REQUIREMENT:
Where does the string "Vạch" appear in the records? Copy every line that contains it.

RECORDS FOR THIS TASK:

######

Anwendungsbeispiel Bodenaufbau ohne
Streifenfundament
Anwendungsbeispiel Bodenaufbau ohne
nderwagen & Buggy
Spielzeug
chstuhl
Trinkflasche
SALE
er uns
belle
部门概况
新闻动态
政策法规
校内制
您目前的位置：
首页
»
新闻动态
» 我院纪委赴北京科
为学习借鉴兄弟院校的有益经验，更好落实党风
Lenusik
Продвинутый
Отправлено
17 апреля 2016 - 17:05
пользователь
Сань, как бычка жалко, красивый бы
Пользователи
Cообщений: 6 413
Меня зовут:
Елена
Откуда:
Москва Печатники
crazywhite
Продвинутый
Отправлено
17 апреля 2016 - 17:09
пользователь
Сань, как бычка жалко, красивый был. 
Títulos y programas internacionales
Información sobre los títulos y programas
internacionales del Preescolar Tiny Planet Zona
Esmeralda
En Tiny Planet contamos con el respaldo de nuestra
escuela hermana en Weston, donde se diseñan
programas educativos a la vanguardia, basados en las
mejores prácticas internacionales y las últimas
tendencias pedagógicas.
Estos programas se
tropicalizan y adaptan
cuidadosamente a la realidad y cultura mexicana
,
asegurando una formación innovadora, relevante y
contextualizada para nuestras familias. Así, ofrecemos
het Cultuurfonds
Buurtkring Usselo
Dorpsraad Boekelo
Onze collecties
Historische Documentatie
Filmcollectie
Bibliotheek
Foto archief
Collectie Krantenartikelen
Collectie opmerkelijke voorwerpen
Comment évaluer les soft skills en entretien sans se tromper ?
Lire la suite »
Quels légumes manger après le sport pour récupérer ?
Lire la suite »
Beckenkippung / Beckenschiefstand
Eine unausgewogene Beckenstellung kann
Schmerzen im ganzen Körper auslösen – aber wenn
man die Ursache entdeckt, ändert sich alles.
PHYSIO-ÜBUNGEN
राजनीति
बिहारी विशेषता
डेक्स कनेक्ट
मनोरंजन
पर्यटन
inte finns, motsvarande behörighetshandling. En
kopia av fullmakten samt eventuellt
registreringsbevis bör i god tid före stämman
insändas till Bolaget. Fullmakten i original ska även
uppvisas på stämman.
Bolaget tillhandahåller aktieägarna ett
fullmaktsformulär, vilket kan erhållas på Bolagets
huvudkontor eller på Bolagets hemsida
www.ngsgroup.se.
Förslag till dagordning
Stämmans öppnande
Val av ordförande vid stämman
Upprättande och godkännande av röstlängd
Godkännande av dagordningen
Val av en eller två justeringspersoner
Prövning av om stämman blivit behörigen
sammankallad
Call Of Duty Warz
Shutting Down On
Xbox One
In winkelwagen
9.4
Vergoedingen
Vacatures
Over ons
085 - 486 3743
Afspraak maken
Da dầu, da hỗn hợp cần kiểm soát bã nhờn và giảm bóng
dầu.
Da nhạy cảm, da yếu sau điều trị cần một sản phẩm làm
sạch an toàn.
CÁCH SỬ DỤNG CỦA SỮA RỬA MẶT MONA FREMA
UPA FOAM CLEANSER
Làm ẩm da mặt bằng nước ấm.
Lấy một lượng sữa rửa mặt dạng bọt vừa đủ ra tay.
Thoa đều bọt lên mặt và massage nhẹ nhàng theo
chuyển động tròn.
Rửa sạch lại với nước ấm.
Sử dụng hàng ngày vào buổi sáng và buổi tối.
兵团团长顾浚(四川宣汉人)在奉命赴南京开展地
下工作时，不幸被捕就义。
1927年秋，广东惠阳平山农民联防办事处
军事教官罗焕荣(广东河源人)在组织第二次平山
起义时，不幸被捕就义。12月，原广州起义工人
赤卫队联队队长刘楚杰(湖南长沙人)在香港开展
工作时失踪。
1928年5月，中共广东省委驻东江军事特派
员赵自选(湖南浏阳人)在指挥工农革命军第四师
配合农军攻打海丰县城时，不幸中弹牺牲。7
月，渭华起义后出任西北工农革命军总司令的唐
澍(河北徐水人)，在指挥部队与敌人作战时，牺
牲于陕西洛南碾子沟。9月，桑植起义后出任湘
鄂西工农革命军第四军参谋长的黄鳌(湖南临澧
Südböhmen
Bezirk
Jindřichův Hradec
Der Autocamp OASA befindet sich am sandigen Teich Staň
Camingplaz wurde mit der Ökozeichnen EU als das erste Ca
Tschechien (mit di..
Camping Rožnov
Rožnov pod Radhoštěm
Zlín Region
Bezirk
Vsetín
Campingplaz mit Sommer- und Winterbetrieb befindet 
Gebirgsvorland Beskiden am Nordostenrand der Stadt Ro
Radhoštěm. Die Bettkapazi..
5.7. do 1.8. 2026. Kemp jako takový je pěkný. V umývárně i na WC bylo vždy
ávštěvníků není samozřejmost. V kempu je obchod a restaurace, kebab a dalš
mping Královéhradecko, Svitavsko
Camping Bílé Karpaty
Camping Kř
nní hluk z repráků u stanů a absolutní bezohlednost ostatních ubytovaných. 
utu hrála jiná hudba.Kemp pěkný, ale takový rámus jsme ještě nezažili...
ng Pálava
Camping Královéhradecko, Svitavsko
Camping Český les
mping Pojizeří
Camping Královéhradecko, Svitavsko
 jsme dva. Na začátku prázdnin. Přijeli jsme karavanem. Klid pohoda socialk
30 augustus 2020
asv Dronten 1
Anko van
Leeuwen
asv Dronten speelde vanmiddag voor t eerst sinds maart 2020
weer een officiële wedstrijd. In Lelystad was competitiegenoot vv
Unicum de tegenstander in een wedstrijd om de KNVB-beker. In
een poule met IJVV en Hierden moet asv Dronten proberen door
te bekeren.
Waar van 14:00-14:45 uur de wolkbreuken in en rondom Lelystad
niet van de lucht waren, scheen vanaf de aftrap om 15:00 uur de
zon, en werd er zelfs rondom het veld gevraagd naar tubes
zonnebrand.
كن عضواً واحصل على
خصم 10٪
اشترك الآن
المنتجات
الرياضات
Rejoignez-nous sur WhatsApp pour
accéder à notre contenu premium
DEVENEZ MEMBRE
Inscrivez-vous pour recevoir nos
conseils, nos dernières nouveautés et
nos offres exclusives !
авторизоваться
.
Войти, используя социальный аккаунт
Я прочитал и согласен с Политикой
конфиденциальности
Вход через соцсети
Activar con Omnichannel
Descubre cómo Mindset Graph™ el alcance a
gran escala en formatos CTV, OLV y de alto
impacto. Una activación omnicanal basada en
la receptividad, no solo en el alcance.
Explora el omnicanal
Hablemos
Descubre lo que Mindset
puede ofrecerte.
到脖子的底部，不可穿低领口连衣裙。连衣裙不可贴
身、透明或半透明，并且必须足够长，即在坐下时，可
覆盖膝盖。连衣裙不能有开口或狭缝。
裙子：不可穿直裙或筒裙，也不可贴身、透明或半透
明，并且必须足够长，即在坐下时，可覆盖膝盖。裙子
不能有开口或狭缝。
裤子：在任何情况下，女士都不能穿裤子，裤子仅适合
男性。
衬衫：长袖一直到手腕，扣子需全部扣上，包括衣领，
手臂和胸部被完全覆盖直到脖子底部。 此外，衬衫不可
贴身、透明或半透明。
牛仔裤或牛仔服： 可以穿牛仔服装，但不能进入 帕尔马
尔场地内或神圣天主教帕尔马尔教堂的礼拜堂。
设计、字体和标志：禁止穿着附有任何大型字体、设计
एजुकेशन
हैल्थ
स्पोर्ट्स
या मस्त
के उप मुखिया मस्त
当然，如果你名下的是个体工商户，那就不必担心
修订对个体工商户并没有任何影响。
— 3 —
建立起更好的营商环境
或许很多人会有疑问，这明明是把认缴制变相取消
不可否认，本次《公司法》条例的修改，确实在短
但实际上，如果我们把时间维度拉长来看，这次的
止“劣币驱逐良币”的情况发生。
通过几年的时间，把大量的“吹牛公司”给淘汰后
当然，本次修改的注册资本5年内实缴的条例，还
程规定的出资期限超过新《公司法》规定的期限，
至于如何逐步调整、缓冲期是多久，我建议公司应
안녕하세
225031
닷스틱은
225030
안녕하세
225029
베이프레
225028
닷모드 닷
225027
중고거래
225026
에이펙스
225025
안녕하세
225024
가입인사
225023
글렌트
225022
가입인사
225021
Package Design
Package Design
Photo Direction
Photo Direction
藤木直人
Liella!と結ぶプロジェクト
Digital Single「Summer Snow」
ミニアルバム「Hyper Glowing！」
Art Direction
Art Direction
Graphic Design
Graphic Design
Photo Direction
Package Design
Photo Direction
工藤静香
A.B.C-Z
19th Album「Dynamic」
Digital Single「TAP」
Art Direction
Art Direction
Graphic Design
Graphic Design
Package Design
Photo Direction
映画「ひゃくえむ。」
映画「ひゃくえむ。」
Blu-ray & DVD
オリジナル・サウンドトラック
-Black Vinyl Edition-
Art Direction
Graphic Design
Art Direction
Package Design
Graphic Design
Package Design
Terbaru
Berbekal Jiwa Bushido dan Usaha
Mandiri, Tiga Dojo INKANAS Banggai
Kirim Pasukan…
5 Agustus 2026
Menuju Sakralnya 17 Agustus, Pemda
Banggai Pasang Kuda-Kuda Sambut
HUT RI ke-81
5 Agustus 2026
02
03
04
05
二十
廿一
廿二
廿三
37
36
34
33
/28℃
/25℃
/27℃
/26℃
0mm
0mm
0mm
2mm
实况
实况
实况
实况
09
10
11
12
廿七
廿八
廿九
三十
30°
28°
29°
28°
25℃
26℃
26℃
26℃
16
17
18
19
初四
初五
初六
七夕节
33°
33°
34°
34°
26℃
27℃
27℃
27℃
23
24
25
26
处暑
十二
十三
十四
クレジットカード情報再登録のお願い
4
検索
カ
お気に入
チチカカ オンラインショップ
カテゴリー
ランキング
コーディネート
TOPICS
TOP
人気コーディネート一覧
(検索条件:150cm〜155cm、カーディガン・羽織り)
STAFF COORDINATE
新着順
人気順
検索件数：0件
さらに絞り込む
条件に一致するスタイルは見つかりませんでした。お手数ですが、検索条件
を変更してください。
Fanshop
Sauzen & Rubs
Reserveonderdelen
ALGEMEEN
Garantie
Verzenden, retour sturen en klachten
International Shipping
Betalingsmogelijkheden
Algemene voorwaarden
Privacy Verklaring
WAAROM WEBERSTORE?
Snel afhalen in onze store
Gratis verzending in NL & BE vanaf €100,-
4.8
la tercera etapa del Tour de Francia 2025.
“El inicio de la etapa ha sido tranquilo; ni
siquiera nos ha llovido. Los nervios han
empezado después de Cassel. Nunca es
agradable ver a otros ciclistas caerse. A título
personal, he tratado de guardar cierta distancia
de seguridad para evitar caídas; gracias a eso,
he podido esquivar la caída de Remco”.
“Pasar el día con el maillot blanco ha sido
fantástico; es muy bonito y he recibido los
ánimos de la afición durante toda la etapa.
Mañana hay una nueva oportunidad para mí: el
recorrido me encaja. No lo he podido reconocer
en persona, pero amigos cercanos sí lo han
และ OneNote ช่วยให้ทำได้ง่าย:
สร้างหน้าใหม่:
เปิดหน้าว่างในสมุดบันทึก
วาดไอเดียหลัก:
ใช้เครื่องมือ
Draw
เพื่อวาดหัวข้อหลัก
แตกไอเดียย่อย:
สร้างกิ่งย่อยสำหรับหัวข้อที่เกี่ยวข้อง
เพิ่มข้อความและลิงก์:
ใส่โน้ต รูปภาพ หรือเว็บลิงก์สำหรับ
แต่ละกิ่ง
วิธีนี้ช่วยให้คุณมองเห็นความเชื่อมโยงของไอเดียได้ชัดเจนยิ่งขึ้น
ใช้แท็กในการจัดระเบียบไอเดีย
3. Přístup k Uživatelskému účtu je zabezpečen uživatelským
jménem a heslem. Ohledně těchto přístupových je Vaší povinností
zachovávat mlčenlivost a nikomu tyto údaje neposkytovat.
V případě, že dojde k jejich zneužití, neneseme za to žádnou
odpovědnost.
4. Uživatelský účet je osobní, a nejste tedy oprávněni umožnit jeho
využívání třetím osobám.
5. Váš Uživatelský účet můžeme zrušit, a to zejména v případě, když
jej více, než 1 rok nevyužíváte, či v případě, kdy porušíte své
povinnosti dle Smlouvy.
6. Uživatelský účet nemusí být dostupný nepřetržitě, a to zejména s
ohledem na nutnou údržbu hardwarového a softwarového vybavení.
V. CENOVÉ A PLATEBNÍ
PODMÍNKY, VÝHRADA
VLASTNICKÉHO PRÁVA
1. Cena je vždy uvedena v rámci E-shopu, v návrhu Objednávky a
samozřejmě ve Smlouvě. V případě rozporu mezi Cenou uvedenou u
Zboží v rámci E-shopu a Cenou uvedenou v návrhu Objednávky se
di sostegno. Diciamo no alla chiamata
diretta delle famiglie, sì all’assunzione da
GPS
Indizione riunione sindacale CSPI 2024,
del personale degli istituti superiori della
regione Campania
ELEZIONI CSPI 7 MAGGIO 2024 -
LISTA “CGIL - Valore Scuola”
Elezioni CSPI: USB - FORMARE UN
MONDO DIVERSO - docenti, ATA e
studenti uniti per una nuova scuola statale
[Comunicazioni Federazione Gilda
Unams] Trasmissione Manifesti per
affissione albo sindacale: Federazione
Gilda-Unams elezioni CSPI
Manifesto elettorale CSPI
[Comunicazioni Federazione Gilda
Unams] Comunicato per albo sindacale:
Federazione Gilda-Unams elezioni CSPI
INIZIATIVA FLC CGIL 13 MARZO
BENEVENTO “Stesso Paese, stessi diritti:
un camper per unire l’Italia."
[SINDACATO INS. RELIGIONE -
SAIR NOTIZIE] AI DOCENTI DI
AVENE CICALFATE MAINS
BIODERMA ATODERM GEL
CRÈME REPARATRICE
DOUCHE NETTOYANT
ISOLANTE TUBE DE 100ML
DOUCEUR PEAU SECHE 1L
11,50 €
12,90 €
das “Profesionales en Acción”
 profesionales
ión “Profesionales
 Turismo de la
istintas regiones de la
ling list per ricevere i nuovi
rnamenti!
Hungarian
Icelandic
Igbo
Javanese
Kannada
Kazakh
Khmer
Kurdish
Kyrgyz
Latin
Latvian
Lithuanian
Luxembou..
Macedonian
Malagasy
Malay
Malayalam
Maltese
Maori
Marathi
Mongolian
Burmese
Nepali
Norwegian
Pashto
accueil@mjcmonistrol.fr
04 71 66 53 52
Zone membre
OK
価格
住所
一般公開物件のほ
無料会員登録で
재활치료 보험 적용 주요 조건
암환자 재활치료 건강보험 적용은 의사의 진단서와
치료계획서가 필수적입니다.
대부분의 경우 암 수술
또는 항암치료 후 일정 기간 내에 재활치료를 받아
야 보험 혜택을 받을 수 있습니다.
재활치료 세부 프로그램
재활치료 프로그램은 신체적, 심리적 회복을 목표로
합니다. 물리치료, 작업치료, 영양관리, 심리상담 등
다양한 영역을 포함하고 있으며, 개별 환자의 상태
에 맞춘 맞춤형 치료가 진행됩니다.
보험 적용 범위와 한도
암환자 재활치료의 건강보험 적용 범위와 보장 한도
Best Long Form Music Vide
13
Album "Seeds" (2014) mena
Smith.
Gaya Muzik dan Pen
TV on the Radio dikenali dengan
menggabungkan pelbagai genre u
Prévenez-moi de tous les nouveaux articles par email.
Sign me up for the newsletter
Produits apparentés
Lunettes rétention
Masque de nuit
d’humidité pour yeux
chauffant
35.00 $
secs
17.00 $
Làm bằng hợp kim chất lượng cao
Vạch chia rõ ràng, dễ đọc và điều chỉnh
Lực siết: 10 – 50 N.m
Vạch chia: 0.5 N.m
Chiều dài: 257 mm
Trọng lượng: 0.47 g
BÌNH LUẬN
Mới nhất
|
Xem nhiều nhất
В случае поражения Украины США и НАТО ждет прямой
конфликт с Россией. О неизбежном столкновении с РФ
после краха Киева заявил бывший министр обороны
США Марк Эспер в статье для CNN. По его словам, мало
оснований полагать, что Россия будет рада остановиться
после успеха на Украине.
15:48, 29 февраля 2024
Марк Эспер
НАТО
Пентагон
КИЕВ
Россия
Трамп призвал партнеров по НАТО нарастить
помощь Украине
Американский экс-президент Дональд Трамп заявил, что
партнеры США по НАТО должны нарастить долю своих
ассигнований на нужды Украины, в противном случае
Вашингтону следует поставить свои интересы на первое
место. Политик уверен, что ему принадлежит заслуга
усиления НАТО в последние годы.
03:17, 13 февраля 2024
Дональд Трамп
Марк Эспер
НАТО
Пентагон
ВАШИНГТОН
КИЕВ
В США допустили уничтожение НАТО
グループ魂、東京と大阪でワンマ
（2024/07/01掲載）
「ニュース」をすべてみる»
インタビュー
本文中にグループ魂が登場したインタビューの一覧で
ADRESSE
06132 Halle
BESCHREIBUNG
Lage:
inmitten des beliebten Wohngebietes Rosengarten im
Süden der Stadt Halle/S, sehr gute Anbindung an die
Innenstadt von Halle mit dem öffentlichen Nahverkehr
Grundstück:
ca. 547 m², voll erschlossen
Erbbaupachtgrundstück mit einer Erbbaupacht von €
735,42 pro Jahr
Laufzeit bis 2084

######

EXERCISE RESULT:
Vạch chia rõ ràng, dễ đọc và điều chỉnh
Vạch chia: 0.5 N.m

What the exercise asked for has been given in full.